Dataset entries
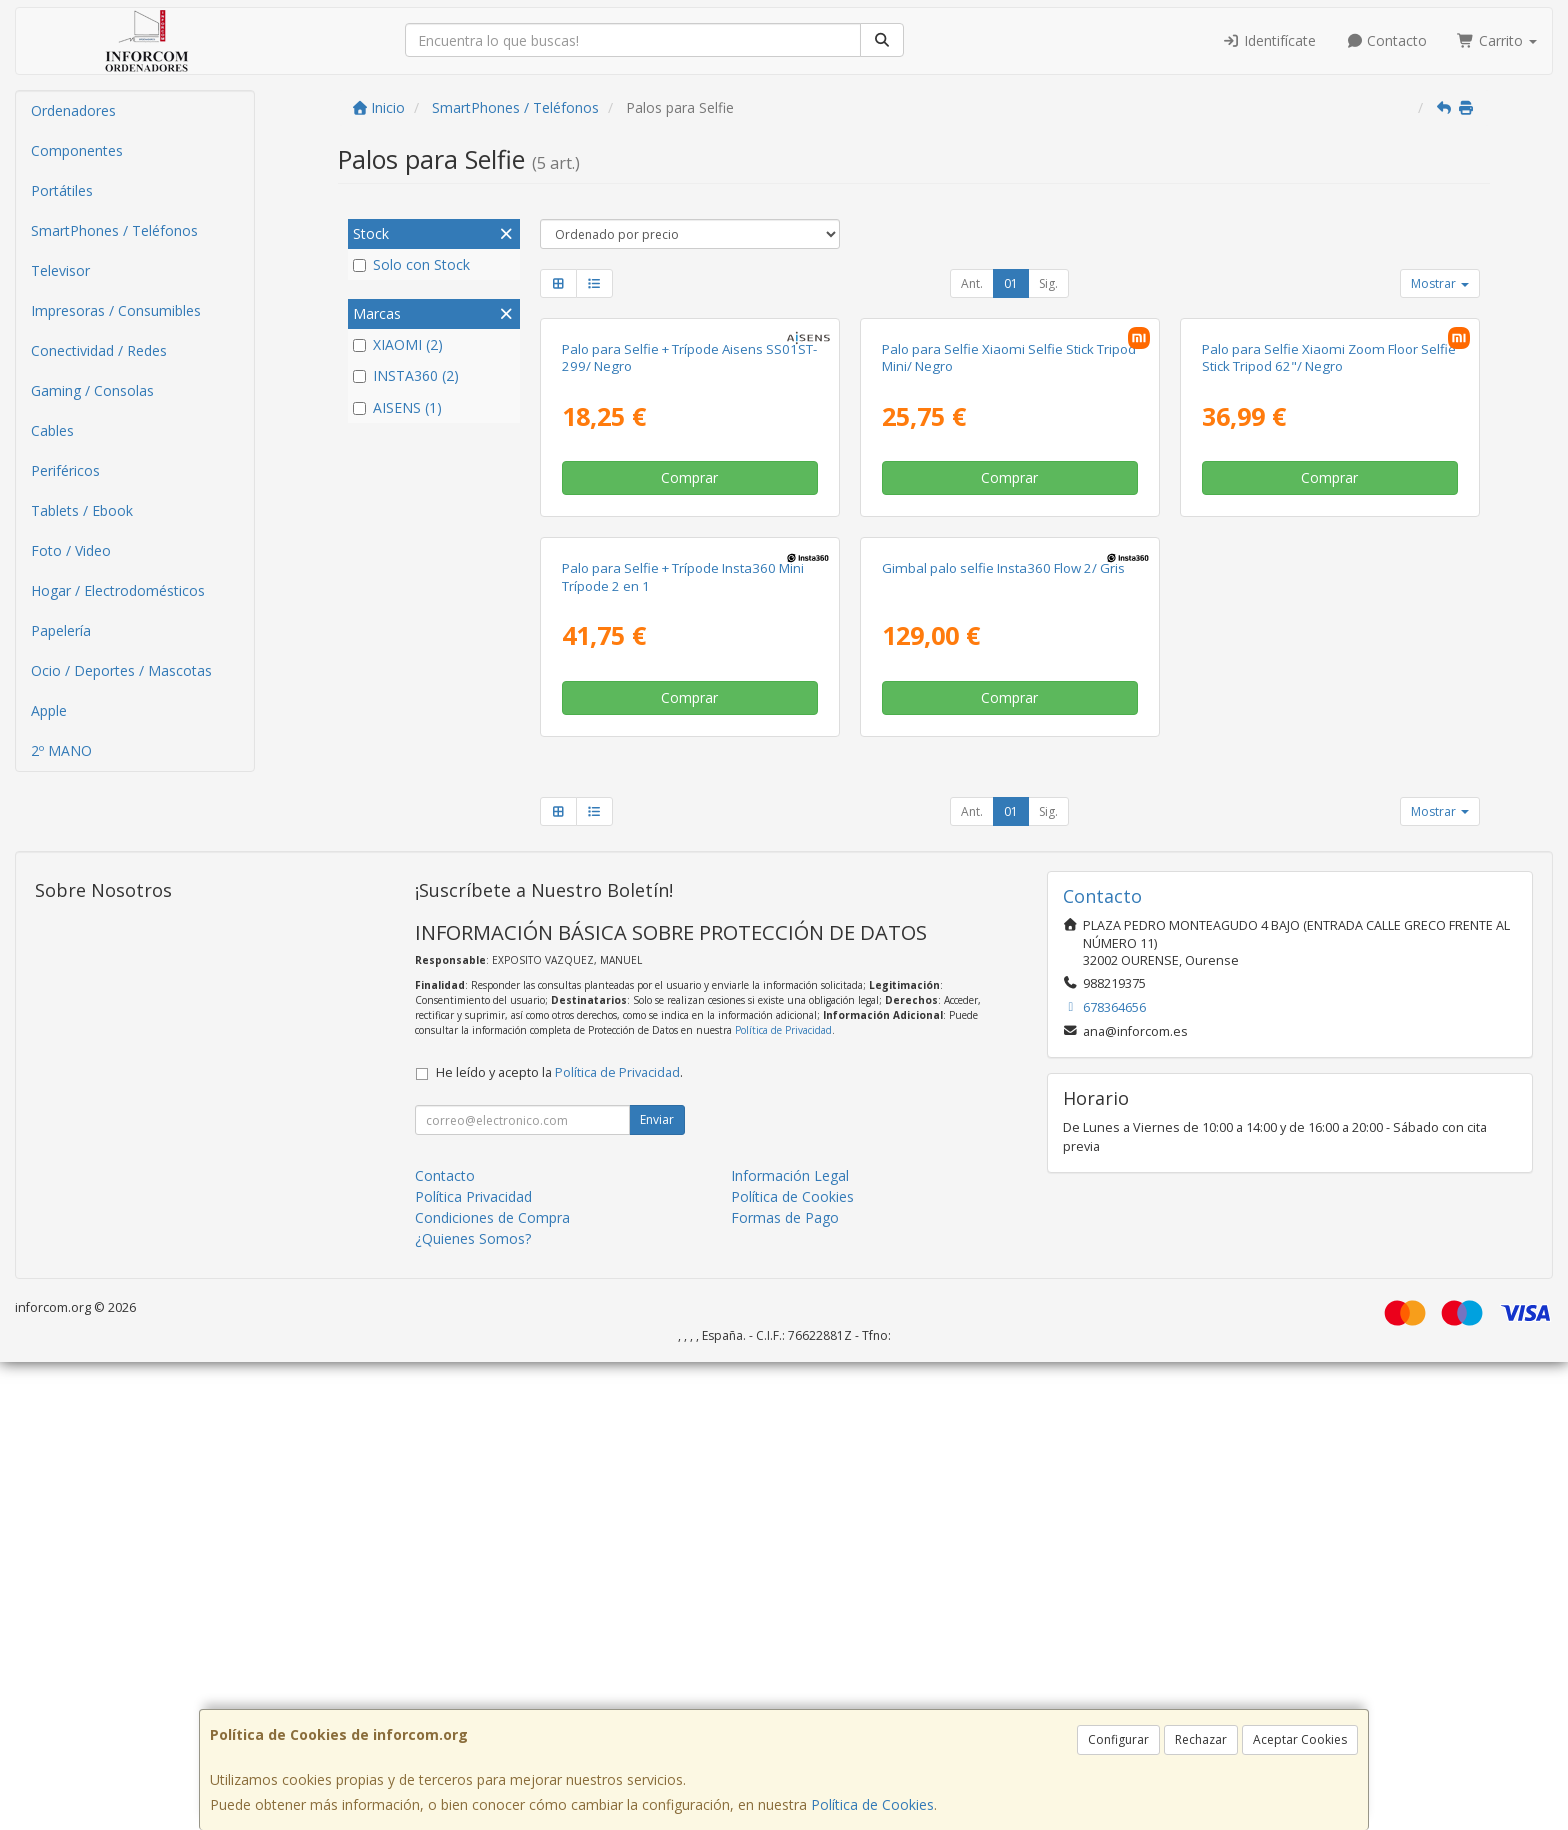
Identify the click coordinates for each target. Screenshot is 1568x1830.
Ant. (972, 283)
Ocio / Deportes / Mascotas (121, 670)
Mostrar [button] (1440, 283)
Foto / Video (71, 550)
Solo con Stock (411, 264)
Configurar (1118, 1739)
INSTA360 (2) (406, 375)
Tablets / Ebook (82, 510)
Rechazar (1201, 1739)
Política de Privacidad (783, 1498)
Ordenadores (73, 110)
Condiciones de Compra (492, 1685)
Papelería (61, 630)
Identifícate (1269, 40)
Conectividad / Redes (99, 350)
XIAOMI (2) (398, 344)
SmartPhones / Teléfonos (114, 230)
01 (1011, 283)
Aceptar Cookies (1300, 1739)
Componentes (77, 150)
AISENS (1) (397, 407)
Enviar (657, 1587)
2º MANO (61, 750)
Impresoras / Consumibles (116, 310)
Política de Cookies (872, 1804)
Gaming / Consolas (92, 390)
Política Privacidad (473, 1664)
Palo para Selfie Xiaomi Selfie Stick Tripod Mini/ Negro (1009, 591)
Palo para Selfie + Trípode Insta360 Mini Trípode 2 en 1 (683, 1044)
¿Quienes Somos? (473, 1706)
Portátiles (62, 190)
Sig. (1048, 283)
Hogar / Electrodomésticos (118, 590)
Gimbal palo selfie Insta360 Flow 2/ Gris (1003, 1036)
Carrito (1497, 40)
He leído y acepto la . (559, 1540)
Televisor (60, 270)
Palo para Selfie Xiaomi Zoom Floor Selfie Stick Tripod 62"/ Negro (1329, 591)
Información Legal (790, 1643)
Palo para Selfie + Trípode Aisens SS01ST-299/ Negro (689, 591)
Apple (49, 710)
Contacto (1387, 40)
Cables (52, 430)
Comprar (689, 711)
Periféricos (65, 470)
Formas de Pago (785, 1685)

» Task details
The reply must hold every line above exactly as written and none of the pictures.

» Answer to this exercise
Identify the click coordinates for each target. Screenshot is 1568x1830.
Ant. (972, 283)
Ocio / Deportes / Mascotas (121, 670)
Mostrar [button] (1440, 283)
Foto / Video (71, 550)
Solo con Stock (411, 264)
Configurar (1118, 1739)
INSTA360 (2) (406, 375)
Tablets / Ebook (82, 510)
Rechazar (1201, 1739)
Política de Privacidad (783, 1498)
Ordenadores (73, 110)
Condiciones de Compra (492, 1685)
Papelería (61, 630)
Identifícate (1269, 40)
Conectividad / Redes (99, 350)
XIAOMI (2) (398, 344)
SmartPhones / Teléfonos (114, 230)
01 (1011, 283)
Aceptar Cookies (1300, 1739)
Componentes (77, 150)
AISENS (1) (397, 407)
Enviar (657, 1587)
2º MANO (61, 750)
Impresoras / Consumibles (116, 310)
Política de Cookies (872, 1804)
Gaming / Consolas (92, 390)
Política Privacidad (473, 1664)
Palo para Selfie Xiaomi Selfie Stick Tripod Mini/ Negro (1009, 591)
Palo para Selfie + Trípode Insta360 Mini Trípode 2 en 1 (683, 1044)
¿Quienes Somos? (473, 1706)
Portátiles (62, 190)
Sig. (1048, 283)
Hogar / Electrodomésticos (118, 590)
Gimbal palo selfie Insta360 Flow 2/ Gris (1003, 1036)
Carrito (1497, 40)
He leído y acepto la . (559, 1540)
Televisor (60, 270)
Palo para Selfie Xiaomi Zoom Floor Selfie Stick Tripod 62"/ Negro (1329, 591)
Información Legal (790, 1643)
Palo para Selfie + Trípode Aisens SS01ST-299/ Negro (689, 591)
Apple (49, 710)
Contacto (1387, 40)
Cables (52, 430)
Comprar (689, 711)
Periféricos (65, 470)
Formas de Pago (785, 1685)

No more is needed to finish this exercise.